Option 4: $x^{2}-16x+4=0$

Correct Answer: $x^{2}-2x+4=0$

Solution : Given: $\alpha$ and $\beta$ are roots of the equation $x^{2}-2x+4=0$
⇒ $\alpha+\beta=2$ and $\alpha\beta=4$
Now we need to find the equation whose roots are $\frac{\alpha ^{3}}{\beta ^{2}}$ and $\frac{\beta ^{3}}{\alpha ^{2}}$.

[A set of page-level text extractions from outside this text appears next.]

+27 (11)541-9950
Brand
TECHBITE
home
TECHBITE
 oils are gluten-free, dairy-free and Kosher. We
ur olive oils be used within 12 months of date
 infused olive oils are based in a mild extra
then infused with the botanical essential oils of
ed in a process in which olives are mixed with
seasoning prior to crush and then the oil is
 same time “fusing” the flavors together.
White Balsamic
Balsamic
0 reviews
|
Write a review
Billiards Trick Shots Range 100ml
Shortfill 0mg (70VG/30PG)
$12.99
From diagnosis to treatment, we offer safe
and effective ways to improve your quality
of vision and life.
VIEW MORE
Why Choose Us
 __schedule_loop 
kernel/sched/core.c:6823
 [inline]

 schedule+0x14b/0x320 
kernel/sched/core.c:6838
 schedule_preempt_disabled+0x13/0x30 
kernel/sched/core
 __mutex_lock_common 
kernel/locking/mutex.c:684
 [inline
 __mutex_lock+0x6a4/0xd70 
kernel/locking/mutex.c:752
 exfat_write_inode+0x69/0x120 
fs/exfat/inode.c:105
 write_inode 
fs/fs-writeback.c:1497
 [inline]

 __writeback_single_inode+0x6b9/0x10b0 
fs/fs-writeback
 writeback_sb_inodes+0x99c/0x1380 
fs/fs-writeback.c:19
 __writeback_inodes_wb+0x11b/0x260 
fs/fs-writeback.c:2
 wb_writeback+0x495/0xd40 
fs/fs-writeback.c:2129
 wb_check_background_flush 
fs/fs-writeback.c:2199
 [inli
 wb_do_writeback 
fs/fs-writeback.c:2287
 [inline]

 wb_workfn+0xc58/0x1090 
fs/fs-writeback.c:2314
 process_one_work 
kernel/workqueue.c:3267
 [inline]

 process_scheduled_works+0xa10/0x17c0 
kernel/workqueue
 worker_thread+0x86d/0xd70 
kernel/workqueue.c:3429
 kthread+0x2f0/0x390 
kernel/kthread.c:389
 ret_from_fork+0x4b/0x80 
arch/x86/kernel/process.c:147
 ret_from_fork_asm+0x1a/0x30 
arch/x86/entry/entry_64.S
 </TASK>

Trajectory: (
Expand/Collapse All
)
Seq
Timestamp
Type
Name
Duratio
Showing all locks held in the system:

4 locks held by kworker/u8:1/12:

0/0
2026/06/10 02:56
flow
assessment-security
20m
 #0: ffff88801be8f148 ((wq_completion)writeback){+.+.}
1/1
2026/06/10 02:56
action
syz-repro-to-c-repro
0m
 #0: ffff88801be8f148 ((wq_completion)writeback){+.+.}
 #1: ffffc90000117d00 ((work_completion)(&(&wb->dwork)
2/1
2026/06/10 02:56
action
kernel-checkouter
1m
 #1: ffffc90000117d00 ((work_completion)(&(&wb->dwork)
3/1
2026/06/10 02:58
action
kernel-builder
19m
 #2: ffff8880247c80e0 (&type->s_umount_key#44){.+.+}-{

$\frac{\alpha^{3}}{\beta^{2}}+\frac{\beta^{3}}{\alpha^{2}}$
= $\frac{\alpha ^{5}+\beta^{5}}{\alpha^{2}\beta ^{2}}$
= $\frac{(\alpha ^{2}+\beta^{2}) \times(\alpha ^{3}+\beta^{3})-(\alpha ^{2}\beta ^{3}+\alpha ^{3}\beta ^{2})}{(\alpha\beta)^{2}}$
= $\frac{[((\alpha+\beta)^{2}-2\alpha\beta)\times((\alpha+\beta)^{3}-3\alpha\beta\times(\alpha+\beta))-\alpha^{2}\beta ^{2}\times(\alpha+\beta)]}{(\alpha\beta)^{2}}$
= $\frac{[((2)^{2}-2\times 4)\times((2)^{3}-3\times 4\times 2)-4^{2}\times(2)]}{(4)^{2}}$
= $\frac{((-4)\times(-16)-32)}{16}$
= $\frac{(64-32)}{16}$
= $\frac{32}{16}$
= $2$
Also, $\frac{\alpha^{3}}{\beta^{2}}×\frac{\beta^{3}}{\alpha^{2}}=\alpha\beta=4$
So, the required equation is $x^{2}-(\frac{\alpha^{3}}{\beta^{2}}+\frac{\beta^{3}}{\alpha^{2}})x+(\frac{\alpha^{3}}{\beta^{2}}×\frac{\beta^{3}}{\alpha^{2}})=0$
⇒ $x^2-2x+4=0$
Hence, the correct answer is $x^2-2x+4=0$.